1.5 Visualise the relationship

• Create a scatter plot of PM2.5 vs. hospital admissions rate.
• Label boroughs to highlight key areas.
• Reflect on possible interpretations—does pollution correlate with hospital admissions?

Tip

• Try adding a trend line with geom_smooth(method = "lm") to explore patterns.

Reflection

• Does the data suggest a link between pollution and hospital admissions?
• What limitations might affect this analysis?
• What additional data could strengthen the investigation?

2 Extracting data via an API

In this practical, we’ll continue to explore relationships between air pollution and population health outcomes, but this time, we’ll download the required data directly via an API. You will:

1. Retrieve and clean public health data using the fingertipsR package.
2. Merge datasets to examine borough-level trends.
3. Visualise relationships between pollution and health outcomes.

This is a challenging, open-ended exercise that is designed to make you think. You will need to solve problems, overcome challenges, debug your code, and think creatively.

2.1 Install and load the neccesary packages

We’ll use the fingertipsR package to download data from the Public Health England Fingertips service. Before we start, browse the website to get a feel for the available datasets.

You’ll need to install the fingertipsR package. The simplest way to do this is with the pak package, which handles package dependencies for us:

install.packages("pak")
pak::pak("rOpenSci/fingertipsR")

library(tidyverse)
library(janitor)
library(fingertipsR)

2.2 Identify relevant indicators

The Fingertips API provides information on a huge range of public health indicators for England.

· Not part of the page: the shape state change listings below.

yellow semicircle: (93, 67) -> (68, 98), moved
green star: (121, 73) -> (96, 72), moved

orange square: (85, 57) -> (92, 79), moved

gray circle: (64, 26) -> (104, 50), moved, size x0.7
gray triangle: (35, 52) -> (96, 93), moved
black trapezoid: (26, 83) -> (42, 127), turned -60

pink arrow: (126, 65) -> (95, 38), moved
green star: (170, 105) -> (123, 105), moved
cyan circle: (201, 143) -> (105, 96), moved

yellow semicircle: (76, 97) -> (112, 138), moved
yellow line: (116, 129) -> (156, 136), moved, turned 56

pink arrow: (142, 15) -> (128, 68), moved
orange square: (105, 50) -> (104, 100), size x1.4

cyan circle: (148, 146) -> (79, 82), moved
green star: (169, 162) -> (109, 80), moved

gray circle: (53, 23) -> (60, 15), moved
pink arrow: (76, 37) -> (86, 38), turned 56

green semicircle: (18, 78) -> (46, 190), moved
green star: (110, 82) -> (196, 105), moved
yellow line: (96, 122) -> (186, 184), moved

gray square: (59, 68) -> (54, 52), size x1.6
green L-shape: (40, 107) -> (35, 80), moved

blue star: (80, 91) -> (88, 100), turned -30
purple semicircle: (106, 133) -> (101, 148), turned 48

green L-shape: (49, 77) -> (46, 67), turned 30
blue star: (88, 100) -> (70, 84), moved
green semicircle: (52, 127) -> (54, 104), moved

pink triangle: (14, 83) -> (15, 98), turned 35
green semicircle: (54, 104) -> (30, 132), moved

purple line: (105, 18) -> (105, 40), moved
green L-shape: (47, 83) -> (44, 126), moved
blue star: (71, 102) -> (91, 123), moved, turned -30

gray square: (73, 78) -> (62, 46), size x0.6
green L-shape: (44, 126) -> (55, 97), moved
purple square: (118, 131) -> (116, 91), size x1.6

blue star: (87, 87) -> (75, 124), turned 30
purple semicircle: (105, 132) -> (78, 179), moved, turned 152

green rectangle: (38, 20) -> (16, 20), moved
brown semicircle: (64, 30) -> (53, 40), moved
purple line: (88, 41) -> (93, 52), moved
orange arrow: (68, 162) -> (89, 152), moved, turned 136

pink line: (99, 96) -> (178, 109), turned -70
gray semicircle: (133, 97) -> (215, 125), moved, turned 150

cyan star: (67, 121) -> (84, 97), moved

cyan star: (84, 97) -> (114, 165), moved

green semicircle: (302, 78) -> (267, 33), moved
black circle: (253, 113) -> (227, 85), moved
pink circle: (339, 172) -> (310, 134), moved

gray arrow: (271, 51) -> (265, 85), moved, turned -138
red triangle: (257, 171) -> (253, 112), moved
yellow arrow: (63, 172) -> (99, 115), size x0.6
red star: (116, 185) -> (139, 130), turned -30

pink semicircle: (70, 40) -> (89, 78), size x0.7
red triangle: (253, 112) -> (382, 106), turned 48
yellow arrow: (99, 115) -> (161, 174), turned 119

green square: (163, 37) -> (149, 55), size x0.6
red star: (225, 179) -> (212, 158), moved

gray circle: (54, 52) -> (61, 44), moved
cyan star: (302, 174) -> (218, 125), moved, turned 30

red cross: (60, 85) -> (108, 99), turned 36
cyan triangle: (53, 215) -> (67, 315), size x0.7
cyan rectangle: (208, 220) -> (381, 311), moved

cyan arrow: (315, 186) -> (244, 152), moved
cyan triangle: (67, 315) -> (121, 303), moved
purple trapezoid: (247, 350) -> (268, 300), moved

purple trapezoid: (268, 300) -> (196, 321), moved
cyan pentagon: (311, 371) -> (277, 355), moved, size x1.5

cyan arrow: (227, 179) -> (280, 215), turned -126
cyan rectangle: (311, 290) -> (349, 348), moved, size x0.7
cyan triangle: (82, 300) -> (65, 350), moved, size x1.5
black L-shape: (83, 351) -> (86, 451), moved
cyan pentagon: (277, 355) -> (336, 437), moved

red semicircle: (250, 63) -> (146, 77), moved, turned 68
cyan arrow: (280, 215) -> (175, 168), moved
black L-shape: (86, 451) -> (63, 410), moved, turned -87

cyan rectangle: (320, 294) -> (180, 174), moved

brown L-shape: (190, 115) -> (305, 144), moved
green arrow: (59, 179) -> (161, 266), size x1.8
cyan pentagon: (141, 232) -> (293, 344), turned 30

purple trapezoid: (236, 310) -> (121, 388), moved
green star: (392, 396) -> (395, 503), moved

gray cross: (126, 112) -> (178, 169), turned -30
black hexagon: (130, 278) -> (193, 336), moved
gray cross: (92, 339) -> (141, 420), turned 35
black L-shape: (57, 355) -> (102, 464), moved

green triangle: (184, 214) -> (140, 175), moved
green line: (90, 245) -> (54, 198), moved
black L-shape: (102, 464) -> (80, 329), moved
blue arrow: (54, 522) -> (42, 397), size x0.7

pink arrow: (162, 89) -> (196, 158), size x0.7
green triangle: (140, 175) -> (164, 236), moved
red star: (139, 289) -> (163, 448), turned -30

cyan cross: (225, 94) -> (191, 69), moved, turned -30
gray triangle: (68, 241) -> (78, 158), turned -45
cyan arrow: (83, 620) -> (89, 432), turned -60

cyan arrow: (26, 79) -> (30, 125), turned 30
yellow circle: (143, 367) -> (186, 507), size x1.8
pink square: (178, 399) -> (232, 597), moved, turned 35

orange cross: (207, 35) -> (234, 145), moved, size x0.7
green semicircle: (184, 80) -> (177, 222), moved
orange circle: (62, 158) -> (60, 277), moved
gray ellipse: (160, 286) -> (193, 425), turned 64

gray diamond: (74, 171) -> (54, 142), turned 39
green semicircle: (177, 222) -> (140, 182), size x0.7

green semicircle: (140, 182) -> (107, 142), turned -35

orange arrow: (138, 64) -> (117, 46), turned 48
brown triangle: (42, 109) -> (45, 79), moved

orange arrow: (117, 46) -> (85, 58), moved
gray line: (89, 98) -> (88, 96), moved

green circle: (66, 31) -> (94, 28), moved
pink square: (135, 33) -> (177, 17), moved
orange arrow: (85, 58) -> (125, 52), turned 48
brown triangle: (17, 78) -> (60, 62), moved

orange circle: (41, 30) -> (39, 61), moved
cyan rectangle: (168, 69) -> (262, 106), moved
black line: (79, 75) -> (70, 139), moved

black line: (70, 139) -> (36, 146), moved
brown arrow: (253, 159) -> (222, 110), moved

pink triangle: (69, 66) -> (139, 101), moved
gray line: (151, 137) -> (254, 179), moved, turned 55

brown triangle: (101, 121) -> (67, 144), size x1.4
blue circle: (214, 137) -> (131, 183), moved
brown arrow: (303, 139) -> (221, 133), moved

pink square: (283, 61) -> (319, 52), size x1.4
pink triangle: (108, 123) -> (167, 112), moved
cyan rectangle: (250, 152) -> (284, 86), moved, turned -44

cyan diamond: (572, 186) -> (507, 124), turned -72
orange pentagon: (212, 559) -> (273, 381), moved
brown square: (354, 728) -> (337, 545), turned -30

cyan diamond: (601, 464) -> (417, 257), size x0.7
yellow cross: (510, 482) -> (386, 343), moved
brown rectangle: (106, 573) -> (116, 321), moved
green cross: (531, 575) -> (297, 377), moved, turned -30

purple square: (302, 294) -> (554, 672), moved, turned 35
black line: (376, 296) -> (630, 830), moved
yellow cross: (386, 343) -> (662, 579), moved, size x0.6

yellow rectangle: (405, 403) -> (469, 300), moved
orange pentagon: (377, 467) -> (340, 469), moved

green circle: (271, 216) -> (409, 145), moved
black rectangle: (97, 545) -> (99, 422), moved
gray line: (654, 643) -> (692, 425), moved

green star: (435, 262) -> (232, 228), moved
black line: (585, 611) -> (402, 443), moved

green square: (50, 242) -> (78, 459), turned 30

As a first step, use the indicators_unique function to extract a list of the available measures. For example:

ind <- indicators_unique()

ind |> filter(str_detect(IndicatorName, "pollution"))
ind |> filter(str_detect(IndicatorName, "Mortality rate"))

From the lists above, let’s choose:

• 93963: Mortality rate from respiratory disease, all ages
• 93867: Air pollution: fine particulate matter

2.3 Extract information for these two indicators

• Use the fingertips_data function to extract information for each indicator (see the help file if you’re unsure).
• Use AreaTypeID = 501 to select information for local authorities.

2.4 Clean and merged the two datasets

• You’ll need to process the timeperiod column to create a consistent ‘year’ indicator.
• You should merge on area (e.g., area_code) and year.
• You will need to handle duplicates (e.g., using distinct(data, .keep_all = TRUE)

2.5 Plot the merged dataset

Your might consider:

• A scatter plot of air pollution and mortality rate for a single year.
• A line plot of air polution and mortality over time for a few boroughs. (This may require further reshaping of the data).

3 Going further

If you’ve gotten this far and run out of things to do:

• To explore further, you could consider incorporating additional longitudinal datasets to analyse trends over time.

• Visit this page where you’ll find borough-level datasets covering multiple years. Your goal is to download these datasets, clean them, and merge them with your existing data to create a more comprehensive longitudinal analysis.

• Since the data is provided in multiple files, you will need to import and combine them while ensuring consistent formats across years.

• You’ll need some form of iteration, e.g., to iteratively download and process all the datasets in R.

• Once merged, you can create time series plots to visualise long-term trends and explore whether pollution and health outcomes have changed over time. Think critically about whether changes in policy, healthcare improvements, or external factors might explain trends in your data.